Researchers from McMaster University in Canada have engineered “smart” surface coatings that can repel almost everything, including bacteria, viruses, and living cells. A new feature of this technology is the possibility of modifying the coating to permit beneficial exceptions. These surfaces create the promise of safer implants and more accurate diagnostic tests.
Researchers have developed an implantable, bioabsorbable, wireless device that speeds recovery in rats by stimulating injured nerves with electricity. It accelerates the regrowth of nerves and enhances the recovery of muscle strength and control. The device, the size of a dime and thick as a paper, degrades in a few weeks. This new approach to treating peripheral nerve injury could mean a world to people with tingling, numbness, and weakness in their arms, hands, and legs.
The European Commission is about to recommend that EU member states abandon the practice of changing the clocks in spring and autumn.
Food scientists from Cornell University have developed a test for rapid detection of E. coli in drinking water using genetically-engineered bacteriophages. It can be administered locally in hard-to-reach areas around the world and provides results within hours. Obtaining quick and accurate results is a current bottleneck in preventing infection and could save many.
Researchers from Stanford have identified human skeletal stem cells that become bone, cartilage, or stroma. Cells were recovered from fetal and adult bone marrow and were also derived from induced pluripotent stem cells. This discovery will open up new therapeutic possibilities.
A group of major American hospitals established a nonprofit generic drug company, Civica Rx, to battle long-lasting shortages of critical medicines and their high prices. Their goals are providing stable supplies for 14 generic drugs used in hospitals and price transparency. This will allow hospitals to save time and money while providing patients with better health care.
Researchers from The University of Toledo have found the chemical reason behind why blue light damages our eyes over time, contributes to macular degeneration, and can even cause blindness.

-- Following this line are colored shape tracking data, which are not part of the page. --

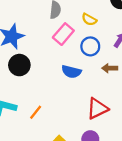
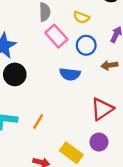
pink rectangle: (63, 34) -> (56, 36), turned -75

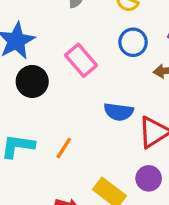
pink rectangle: (56, 36) -> (81, 60), moved
blue semicircle: (70, 74) -> (119, 112), moved

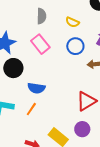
pink rectangle: (81, 60) -> (40, 44), moved
blue semicircle: (119, 112) -> (36, 88), moved

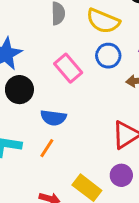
yellow semicircle: (72, 22) -> (103, 21), size x1.6
pink rectangle: (40, 44) -> (68, 68), moved

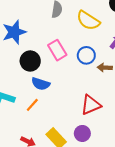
blue circle: (108, 56) -> (86, 55), moved
black circle: (19, 90) -> (30, 61), moved

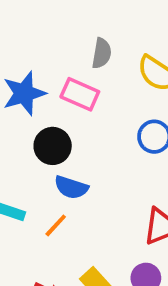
pink rectangle: (57, 50) -> (80, 94), moved, turned -36

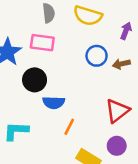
orange line: (56, 225) -> (69, 127), moved

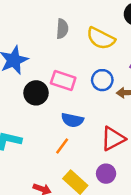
pink rectangle: (42, 43) -> (63, 80), moved
blue semicircle: (54, 102) -> (72, 120), moved

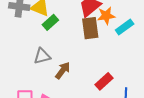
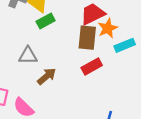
orange star: (106, 16) -> (108, 28), turned -30
red rectangle: (104, 81) -> (92, 67), moved

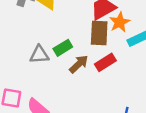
green rectangle: (46, 21) -> (63, 48), moved
brown arrow: (47, 76) -> (79, 64), moved

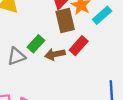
brown arrow: (79, 64) -> (55, 54), turned -132

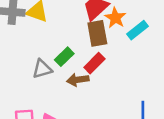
red rectangle: (79, 46) -> (94, 63), moved
brown arrow: (55, 54) -> (78, 80), moved

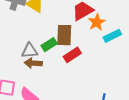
brown rectangle: (97, 33) -> (64, 35), moved
brown arrow: (78, 80) -> (33, 63), moved

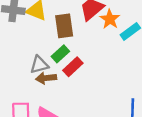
brown rectangle: (64, 35) -> (64, 26), moved
red rectangle: (72, 55) -> (73, 67), moved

Since we’re spending more time in front of screens than ever before, this finding might be a big step forward toward preventing eyesight deterioration.
Researchers from the University of Tennessee Institute of Agriculture presented a concept of houseplants as aesthetically pleasing and functional alarm systems of home health. They have effectively connected two seemingly unrelated disciplines – plant sciences and architectural design. Genetically engineered houseplants could detect viruses, such as influenza virus, odors, and other volatile organic compounds that plants can “inhale” through their leaves.
Zebrafish have become the animal model of choice for research in many areas. Now, researchers from Rice University trace roots of cancer development using genetically modified zebrafish. These fish produce fluorescent tags in migratory embryonic nerve precursor cells, enabling them to trace neuroblastoma and other forms of cancer.